John Forté, the rapper and producer who emerged as a key contributor to the mid 1990s New York hip-hop scene and close collaborator of Fugees, was found dead at his home in Chilmark, Massachusetts, on Monday (January 12), The Associated Press reports. There was no sign of foul play or a “readily apparent cause of death,” Sean Slavin, the Chilmark police chief, said in a statement, adding that the state medical examiner’s office would investigate.
Forté was born in Brownsville, Brooklyn, in 1975, and studied classical violin as a child, eventually becoming first violin in a youth orchestra. As much enamored with jazz, soul, and Vivaldi as he was with hip-hop, he nonetheless found his way into rap circles. Chancing into a spot in the studio where Gang Starr were recording second album Step in the Arena, he learned beatmaking by watching DJ Premier and began experimenting with rap as a way of “superhero-forming,” as he told GQ’s Marcus J. Moore in 2020.

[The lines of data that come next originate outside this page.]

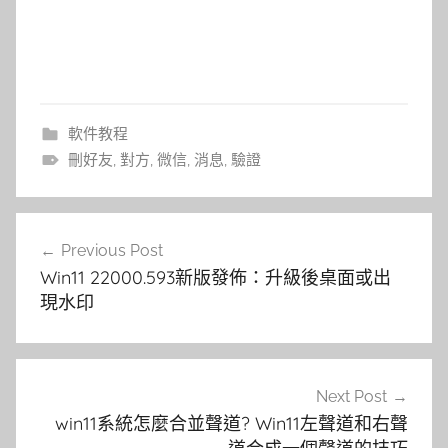
軟件教程
刪好友
,
對方
,
微信
,
消息
,
驗證
文
Previous Post
章
Win11 22000.593新版發佈：升級後桌面或出
導
現水印
覽
Next Post
win11系統怎麼合並聲道? Win11左聲道和右聲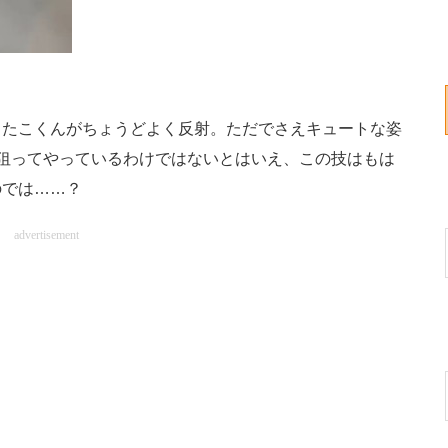
たこくんがちょうどよく反射。ただでさえキュートな姿
狙ってやっているわけではないとはいえ、この技はもは
のでは……？
advertisement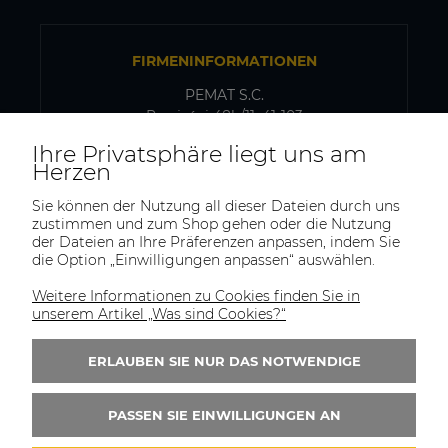
FIRMENINFORMATIONEN
PEMAT S.C.
Przyjaźni 48b/11, 41-103
Siemianowice Śląskie, Polen
Ihre Privatsphäre liegt uns am
USt-IdNr.: PL6431768329
Herzen
Sie können der Nutzung all dieser Dateien durch uns
zustimmen und zum Shop gehen oder die Nutzung
VERSAND- UND LAGERADRESSE
der Dateien an Ihre Präferenzen anpassen, indem Sie
die Option „Einwilligungen anpassen“ auswählen.
PEMAT S.C.
Kazimierza Pułaskiego 75
Weitere Informationen zu Cookies finden Sie in
41-902, Bytom
unserem Artikel „Was sind Cookies?“
Polen
ERLAUBEN SIE NUR DAS NOTWENDIGE
Tel.:
+(48)515-965-404
E-Mail:
trade@pematsc.pl
PASSEN SIE EINWILLIGUNGEN AN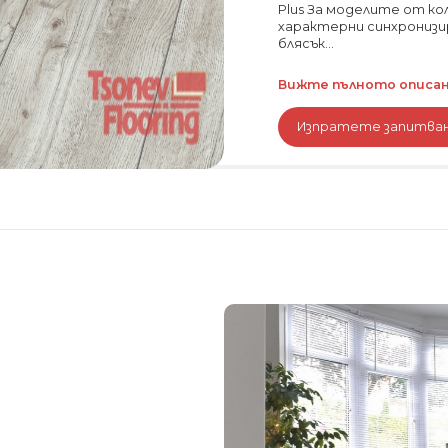
Plus За моделите от коле
характерни синхронизи
блясък...
Вижте пълното описани
Изпратете запитва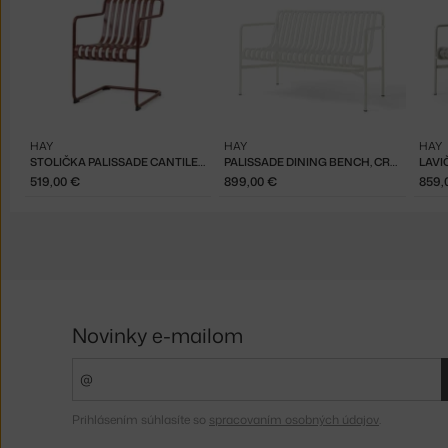
HAY
HAY
HAY
STOLIČKA PALISSADE CANTILEVER DINING, IRON RED
PALISSADE DINING BENCH, CREAM WHITE
519,00 €
899,00 €
859,
Novinky e-mailom
Prihlásením súhlasíte so
spracovaním osobných údajov
.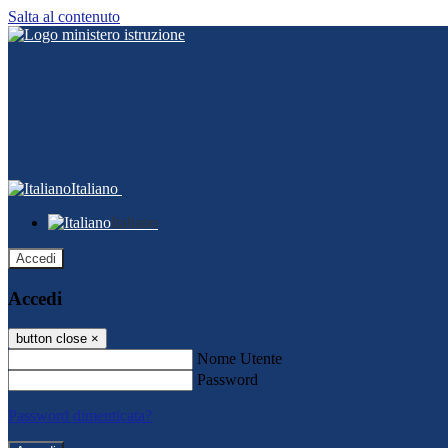
Salta al contenuto
Italiano
Italiano
Accedi
Accedi
button close
×
Nome Utente
Password
Password dimenticata?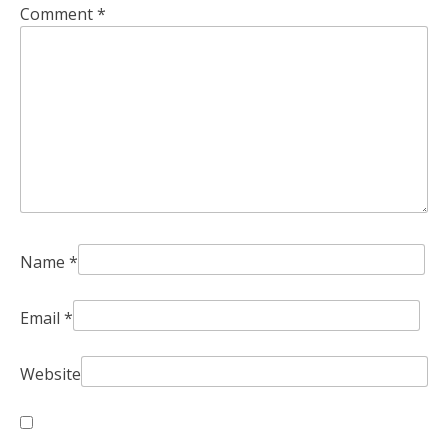
Comment
*
Name
*
Email
*
Website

After graduating from Phillips Exeter Academy in New Hampshire on a violin scholarship, Forté returned to New York to attend NYU as a music business major. He mingled with fellow New York musicians including Talib Kweli, his then-roommate and future collaborator, eventually dropping out of college to work in A&R at nascent rap label Rawkus. He introduced Kweli to the label, where he joined the likes of Mos Def and Pharoahe Monch; Kweli would later return the favor, releasing Forté’s 2020 album, Riddem Drive, on his Javotti label.
Forté befriended Lauryn Hill through his connections at Rawkus. The pair bonded over music, and Forté, then a relative unknown juggling music with his industry day job, got his commercial breakthrough when Hill and Pras invited the 21-year-old to appear on Fugees’ classic second album, The Score. Forté contributed vocals and production to “Family Business” and “Cowboys,” as well as joining the remix of lead single “Fu-Gee-La” that appeared on its B-side. A year later, having picked up a Grammy nomination for his work on The Score, he was one of many Fugees associates—collectively known as the Refugee Camp All-Stars—to appear on Wyclef Jean’s 1997 solo debut, The Carnival, guesting on two songs including lead single “We Trying to Stay Alive.”
In another instance of the community and camaraderie that characterized his life and career, Forté had Jean produce his own debut album, Poly Sci, in 1998. Its commercial failure rattled him, however, and Forté fell into a depression. “The opportunity presented itself for me to involve myself in a criminal enterprise,” he told GQ, “particularly as a middle man between [an associate] and encouragers, carriers who would carry anything that needed carrying.” In 2000, he was arrested at Newark International Airport and charged with possession of liquid cocaine and drug trafficking. He received a 14-year prison sentence.
His release was thanks in no small part to Carly Simon. At the invitation of her son Ben Taylor, Forté had visited their Martha’s Vineyard home one weekend and ended up staying all summer, getting together with Simon daily for mutual songwriting workshops. When Forté was arrested in 2000 and given one phone call, he dialed Simon’s number. In addition to putting up $250,000 towards his bond, Simon “buttonholed old political friends, sought out new ones,” and sold “Free Forte” merchandise to benefit his legal fund after his incarceration, as The Times reported in a 2005 profile. (At the time, Forté blamed himself: “I don’t think I got smart until I got here,” he told The Times from prison.) Led by Simon, a coalition formed to campaign for Forté’s release. Two years later, George W. Bush commuted his sentence; he was released almost seven years early.
Forté came back to music, sometimes performing with just an acoustic guitar—the instrument he learned to play in prison. He had released a second solo album, I. John, in 2002 while awaiting his sentencing, and returned with the EP Stylefree—including his first collaboration with Ben Taylor—in 2009 and the album Water Light Sound two years later. He wrote “Something to Lean On” as the inaugural theme for the Brooklyn Nets in 2012, and kept his collaborative spirit alive with a string of duets and co-writes, including a 2018 track with fellow Martha’s Vineyard resident and flamenco artist Peter More.
His 2020 album, Riddem Drive, featured another song with both Taylor and Kweli, “Being Is Believing.” In 2021, he released the final studio album of his lifetime, Vessels, Angels & Ancestors—a response to the killings of George Floyd, Breonna Taylor, and Ahmaud Arbery. The album, he told GQ, was “a testament of mindful, loving awareness. How you can see the atrocity and still believe that we are stardust, that we are divine…. That’s what I’m wrapping up in my art right now. I’m trying to do that in the most loving, collaborative, open way possible, because it feels better.”
Forté went on to score and soundtrack the documentary Kerouac’s Road: The Beat of a Nation, which premiered last year at Tribeca. He is survived by his wife—the photographer Lara Fuller—and their two children.